Je me souviens d’une soirée passée dans un bar avec des amis. Nous étions installés à une table fort mal placée et je me faisais bousculer chaque fois que l’un des petits jeunes (ils avaient au moins 5 ans de moins que moi) de la table à côté se sentait d’aller commander. Malgré tout, tout allait bien. Le vin était bon, les amis et la musique aussi. Et l’alcool rend indulgent. Jusqu’au moment où j’entends une des pimbêches/garces/petites connes de la table d’à côté dire tout bas à ses copains en gloussant comme une petite poule tout en regardant dans ma direction « faites gaffe les gars, elle va en avoir marre, la dame ».

La dame. Merde. Tout d’un coup, j’étais la dame. La dame qu’en a marre. La vieille rabat-joie. La rombière qui vient trainer dans des bars de jeunes où elle n’a plus rien à faire. L’acariâtre aigrie qui vient foutre la zone dans les booms parce que la musique est trop forte. Celle qui jette des seaux de Javel dans les rues du Vieux-Nice quand les jeunes font trop de bruit à la sortie du Pompéi, la nuit. La mégère qui nous poursuivait avec sa canne en criant qu’elle allait nous dénoncer à nos parents quand on sonnait à sa porte avant de s’enfuir en courant sur le chemin de l’école. La dame, quoi. Ouch.

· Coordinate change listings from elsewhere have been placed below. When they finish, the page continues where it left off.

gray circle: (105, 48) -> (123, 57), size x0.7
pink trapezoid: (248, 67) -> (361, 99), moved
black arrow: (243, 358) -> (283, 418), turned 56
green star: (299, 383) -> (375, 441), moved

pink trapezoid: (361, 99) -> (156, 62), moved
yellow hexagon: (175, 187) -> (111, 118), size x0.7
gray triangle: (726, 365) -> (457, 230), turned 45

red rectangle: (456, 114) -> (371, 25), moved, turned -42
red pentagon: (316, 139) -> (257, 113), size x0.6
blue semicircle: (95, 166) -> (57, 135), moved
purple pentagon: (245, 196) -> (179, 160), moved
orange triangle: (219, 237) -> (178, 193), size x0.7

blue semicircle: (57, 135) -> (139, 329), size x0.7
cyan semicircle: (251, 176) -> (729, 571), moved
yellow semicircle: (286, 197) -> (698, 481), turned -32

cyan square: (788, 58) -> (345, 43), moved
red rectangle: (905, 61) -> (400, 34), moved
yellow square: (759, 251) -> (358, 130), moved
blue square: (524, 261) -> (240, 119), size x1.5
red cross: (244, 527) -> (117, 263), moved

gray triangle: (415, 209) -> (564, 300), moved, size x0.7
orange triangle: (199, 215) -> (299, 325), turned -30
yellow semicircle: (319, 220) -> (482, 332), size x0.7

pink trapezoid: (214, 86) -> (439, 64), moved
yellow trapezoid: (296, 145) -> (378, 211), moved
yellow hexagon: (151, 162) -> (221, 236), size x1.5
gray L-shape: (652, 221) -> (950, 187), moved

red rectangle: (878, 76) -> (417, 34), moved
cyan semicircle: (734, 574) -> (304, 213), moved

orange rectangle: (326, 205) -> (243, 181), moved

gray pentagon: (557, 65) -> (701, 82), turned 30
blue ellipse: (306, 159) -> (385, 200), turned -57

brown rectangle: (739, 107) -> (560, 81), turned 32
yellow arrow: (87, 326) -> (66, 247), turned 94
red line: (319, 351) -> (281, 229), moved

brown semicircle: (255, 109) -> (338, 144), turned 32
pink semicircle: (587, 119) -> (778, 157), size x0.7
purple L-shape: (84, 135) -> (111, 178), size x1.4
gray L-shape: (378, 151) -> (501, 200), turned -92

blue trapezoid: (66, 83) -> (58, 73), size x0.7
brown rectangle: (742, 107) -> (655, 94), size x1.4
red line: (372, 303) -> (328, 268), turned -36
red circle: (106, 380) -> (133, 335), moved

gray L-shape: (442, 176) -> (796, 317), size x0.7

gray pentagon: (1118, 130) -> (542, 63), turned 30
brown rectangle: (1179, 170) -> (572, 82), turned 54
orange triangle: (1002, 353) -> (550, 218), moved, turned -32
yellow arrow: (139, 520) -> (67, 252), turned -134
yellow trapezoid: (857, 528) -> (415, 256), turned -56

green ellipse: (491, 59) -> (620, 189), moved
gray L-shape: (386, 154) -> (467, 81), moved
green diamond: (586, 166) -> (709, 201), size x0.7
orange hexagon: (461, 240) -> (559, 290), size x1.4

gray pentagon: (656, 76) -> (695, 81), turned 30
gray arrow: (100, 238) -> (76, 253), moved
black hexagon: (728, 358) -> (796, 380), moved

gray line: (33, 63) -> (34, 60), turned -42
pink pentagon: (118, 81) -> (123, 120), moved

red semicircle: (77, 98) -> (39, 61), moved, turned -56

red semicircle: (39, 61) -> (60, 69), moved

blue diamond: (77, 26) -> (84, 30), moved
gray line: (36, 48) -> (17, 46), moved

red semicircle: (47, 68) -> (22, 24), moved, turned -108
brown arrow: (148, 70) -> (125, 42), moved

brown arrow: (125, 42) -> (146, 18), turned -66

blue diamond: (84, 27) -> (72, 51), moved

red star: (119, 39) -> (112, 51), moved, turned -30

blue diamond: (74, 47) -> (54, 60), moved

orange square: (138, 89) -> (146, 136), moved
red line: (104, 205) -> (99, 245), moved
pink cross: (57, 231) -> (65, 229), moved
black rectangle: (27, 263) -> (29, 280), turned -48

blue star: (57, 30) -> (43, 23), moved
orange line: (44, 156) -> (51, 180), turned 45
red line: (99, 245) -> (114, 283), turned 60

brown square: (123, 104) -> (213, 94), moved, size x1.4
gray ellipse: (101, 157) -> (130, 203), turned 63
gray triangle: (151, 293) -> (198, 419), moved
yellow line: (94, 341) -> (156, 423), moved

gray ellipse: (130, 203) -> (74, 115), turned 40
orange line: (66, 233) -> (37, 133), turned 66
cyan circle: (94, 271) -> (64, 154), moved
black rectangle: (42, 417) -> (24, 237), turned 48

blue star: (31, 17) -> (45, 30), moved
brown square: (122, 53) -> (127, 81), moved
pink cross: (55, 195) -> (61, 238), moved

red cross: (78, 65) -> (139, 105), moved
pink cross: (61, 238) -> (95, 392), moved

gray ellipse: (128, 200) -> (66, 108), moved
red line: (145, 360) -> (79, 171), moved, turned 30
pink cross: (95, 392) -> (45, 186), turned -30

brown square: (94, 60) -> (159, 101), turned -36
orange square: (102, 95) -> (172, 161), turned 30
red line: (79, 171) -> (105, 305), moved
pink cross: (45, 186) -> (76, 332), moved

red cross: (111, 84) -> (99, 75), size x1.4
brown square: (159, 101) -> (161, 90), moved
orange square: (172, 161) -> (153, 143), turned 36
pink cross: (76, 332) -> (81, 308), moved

Passés le choc, le déni et la dépression, j’ai fini par me dire qu’après tout, on était toujours la dame de quelqu’un. La mienne, de dame, elle a au moins 5 ans de plus que moi, elle traîne dans les mêmes bars que moi, j’ai rien contre elle, je lui en veux même pas, tout ce que je sais, c’est qu’elle a un peu plus de rides que moi  et que je lui dois le respect dû à son grand âge. Du coup, si je dois la bousculer, je prends des pincettes et je m’inquiète du fait qu’à la longue, elle pourrait en avoir marre. Parce que c’est une dame.pixelstats trackingpixel

1 commentaire(s)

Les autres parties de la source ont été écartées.